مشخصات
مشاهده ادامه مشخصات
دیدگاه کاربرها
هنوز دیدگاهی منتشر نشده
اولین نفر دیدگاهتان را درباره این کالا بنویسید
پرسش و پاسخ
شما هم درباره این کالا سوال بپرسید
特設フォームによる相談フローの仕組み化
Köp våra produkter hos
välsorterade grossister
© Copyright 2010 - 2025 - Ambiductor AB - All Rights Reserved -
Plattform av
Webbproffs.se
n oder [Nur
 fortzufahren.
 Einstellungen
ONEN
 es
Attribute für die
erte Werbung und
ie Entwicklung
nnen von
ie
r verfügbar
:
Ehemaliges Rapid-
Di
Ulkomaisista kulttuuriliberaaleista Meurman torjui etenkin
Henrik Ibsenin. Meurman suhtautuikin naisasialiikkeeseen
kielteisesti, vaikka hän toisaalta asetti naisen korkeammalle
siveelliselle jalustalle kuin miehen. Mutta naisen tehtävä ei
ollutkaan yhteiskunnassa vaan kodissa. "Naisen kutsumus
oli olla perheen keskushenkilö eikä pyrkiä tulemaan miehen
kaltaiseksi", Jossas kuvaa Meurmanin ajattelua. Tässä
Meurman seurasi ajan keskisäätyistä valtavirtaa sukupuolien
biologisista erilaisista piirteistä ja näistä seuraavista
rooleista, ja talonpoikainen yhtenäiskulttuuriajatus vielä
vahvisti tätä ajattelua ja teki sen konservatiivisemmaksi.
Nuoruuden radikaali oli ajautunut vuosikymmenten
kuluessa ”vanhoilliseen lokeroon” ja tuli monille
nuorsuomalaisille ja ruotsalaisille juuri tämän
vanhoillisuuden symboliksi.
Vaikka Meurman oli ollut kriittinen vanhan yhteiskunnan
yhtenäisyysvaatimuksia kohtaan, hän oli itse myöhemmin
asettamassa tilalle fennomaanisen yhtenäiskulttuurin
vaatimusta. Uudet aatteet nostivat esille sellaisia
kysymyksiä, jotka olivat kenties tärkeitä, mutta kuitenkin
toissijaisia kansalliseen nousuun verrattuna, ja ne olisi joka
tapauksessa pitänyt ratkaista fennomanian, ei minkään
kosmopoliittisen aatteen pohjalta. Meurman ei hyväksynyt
########
Please transcribe only the lines in the records above running from the line that has "biologisista erilaisista piirteistä" through the line that has "ja tuli monille", both included, exactly as they appear.

◆ SOLUTION FOR THIS TASK:
biologisista erilaisista piirteistä ja näistä seuraavista
rooleista, ja talonpoikainen yhtenäiskulttuuriajatus vielä
vahvisti tätä ajattelua ja teki sen konservatiivisemmaksi.
Nuoruuden radikaali oli ajautunut vuosikymmenten
kuluessa ”vanhoilliseen lokeroon” ja tuli monille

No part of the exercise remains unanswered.